■ Work instructions ■
From the listing below, reproduce word for word the part that opens with the line containing "Red Owl Records" and closes with the line containing "Música para filmes"; reproduce nothing else.

▬▬▬▬▬▬▬▬▬▬

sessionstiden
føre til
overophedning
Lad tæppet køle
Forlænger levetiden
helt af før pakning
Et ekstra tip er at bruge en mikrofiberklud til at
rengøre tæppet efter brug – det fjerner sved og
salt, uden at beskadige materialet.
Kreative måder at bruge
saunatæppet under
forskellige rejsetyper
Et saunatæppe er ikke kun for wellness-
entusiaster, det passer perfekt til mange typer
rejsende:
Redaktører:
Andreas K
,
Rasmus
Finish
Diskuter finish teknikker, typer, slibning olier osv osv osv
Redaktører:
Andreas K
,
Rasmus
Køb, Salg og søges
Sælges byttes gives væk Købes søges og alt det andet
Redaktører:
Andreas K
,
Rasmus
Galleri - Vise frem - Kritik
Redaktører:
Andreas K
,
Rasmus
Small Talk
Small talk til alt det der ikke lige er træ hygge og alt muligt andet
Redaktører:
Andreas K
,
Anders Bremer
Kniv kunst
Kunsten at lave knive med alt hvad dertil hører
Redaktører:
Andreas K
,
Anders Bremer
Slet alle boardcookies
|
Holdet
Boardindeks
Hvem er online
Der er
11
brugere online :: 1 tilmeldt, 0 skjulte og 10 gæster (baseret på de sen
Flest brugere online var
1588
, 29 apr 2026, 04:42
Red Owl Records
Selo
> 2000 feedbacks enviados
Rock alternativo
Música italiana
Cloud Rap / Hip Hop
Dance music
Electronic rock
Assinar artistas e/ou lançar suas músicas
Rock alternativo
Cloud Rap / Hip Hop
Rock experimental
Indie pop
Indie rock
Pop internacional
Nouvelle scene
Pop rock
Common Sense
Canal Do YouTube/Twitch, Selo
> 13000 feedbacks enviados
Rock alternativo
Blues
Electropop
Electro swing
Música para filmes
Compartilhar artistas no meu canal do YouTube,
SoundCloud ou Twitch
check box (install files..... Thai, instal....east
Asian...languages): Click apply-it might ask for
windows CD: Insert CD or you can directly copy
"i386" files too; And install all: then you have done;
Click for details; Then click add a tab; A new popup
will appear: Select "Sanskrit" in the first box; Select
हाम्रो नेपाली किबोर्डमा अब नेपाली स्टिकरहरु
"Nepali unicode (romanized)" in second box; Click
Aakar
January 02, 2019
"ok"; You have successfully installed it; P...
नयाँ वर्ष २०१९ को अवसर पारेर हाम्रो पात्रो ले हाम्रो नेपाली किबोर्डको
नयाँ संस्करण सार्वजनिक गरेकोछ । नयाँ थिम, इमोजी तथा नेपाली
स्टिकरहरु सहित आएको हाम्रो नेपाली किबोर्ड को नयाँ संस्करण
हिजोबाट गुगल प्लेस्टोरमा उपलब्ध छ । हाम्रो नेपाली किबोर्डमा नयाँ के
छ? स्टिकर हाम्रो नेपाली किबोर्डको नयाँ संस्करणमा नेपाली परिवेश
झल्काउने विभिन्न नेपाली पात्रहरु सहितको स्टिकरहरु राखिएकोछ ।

▬▬▬▬▬▬▬▬▬▬

■ Response ■
Red Owl Records
Selo
> 2000 feedbacks enviados
Rock alternativo
Música italiana
Cloud Rap / Hip Hop
Dance music
Electronic rock
Assinar artistas e/ou lançar suas músicas
Rock alternativo
Cloud Rap / Hip Hop
Rock experimental
Indie pop
Indie rock
Pop internacional
Nouvelle scene
Pop rock
Common Sense
Canal Do YouTube/Twitch, Selo
> 13000 feedbacks enviados
Rock alternativo
Blues
Electropop
Electro swing
Música para filmes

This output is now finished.